How We Built a (Mostly) Automated System to Solve Credit Card Merchant Classification

Published in

Brex Tech Blog

10 min readDec 21, 2021

If you’ve ever looked at your personal credit card transactions, you may have noticed that a lot of merchants are listed with obscure names. An Amazon purchase might say, “AMZN Mktp CA,” or a purchase at Little Skillet in San Francisco might read, “TST* LITTLE SKIL”.

In some cases, the merchant may not even be recognizable. Category descriptions often aren’t any better. On my personal credit card, a purchase from a restaurant called, “Berkeley Social Club” was categorized as a gym, and a refund from a hotel was categorized as a credit card payment by my financial aggregator.

While not having clear merchant descriptions for personal charges is an inconvenience, it becomes more problematic at a business level. A large company can have thousands of transactions per day, and not being able to easily identify and categorize spending can make it hard for businesses to understand their cash flow. It also makes it much more difficult for them to quickly and accurately close their books.

Brex’s mission is to reimagine financial services so that every growing business can realize their full potential. To create a leading corporate card, we knew that we needed to do better than previous cards by providing our customers with clear “doing business as” (DBA) names, and websites, as well as an accurate categorization that helps businesses to track and understand their expenses. (See below for a screenshot showing how we enhanced the merchant descriptor from MasterCard, TST* LITTLE SKIL, with the correct name, category, and website.)

To achieve this when we first launched, our amazing and diligent support team would actually manually Google every single new merchant that showed up in Brex transactions to identify their DBA name, website, and provide an accurate category. Of course, this wasn’t scalable and once we started seeing thousands of transactions daily, we needed to find a better solution. As one of our early projects, the Data Science team at Brex automated this task of identifying and categorizing merchants. We did this using a mixture of Google Places, machine learning, and Amazon Mechanical Turk. Since our support team referred to this task as “Merchant Cat”, we called our system “Auto Merchant Cat” and plastered our presentations, documentation, and tooling with images of cats selling things.

Here’s what Auto Merchant Cat looks like, and how we created it as a scalable solution.

This is Mina. She steals pens from Ian Finneran of the Brex Data Science team and sells them back in exchange for cat treats.

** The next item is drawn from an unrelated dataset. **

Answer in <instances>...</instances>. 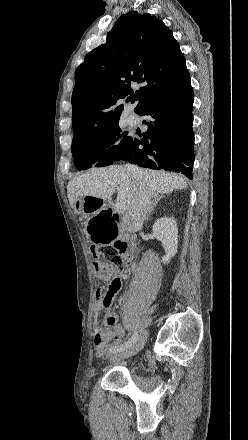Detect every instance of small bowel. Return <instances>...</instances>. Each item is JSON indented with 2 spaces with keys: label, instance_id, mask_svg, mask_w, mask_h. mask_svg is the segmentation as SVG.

Auto Merchant Cat’s Architecture

Auto Merchant Cat has two key steps: identification and categorization. Identification ensures that we have the DBA name and merchant website. Categorization maps this merchant to one of 48 Brex categories that are more amenable to business accounting. Only merchants that have been successfully identified can move on to categorization.

Automated identification uses two components, Google Places and Mechanical Turk, with the more expensive Mechanical Turk component only used if the former fails to identify the DBA name. Each component has acceptance criteria that must pass before the results are used. If neither component passes acceptance criteria, then the merchant enters the support queue for manual identification and classification.

If identified by Google Places, the merchant is submitted to the merchant cat classifier, which takes the MCC (Merchant Category Code) and a set of tags (place types) provided by Google Places as input and outputs a prediction for the category. If the categorization passes acceptance criteria, then both tasks have been completed and the results are sent to a production service that stores and maintains the data.

If Google Places does not identify the merchant, it is sent to the Mechanical Turk component where workers registered with Mechanical Turk are used to identify the merchant. Once identified, a separate classifier that takes the DBA name and MCC code as input attempts to classify it. If the classifier fails to provide a result that passes acceptance criteria, then the identified merchant is also sent to Mechanical Turk for classification. As with identification, if Mechanical Turk results fail to pass acceptance criteria, then the merchant is sent to Support for manual classification.

Lastly, a small random sample of merchants that are both identified and classified by Auto Merchant Cat are still sent to Support for quality assurance.

The entire architecture is orchestrated with a series of Airflow tasks that ingest, process, and reroute incoming transaction data every twelve hours.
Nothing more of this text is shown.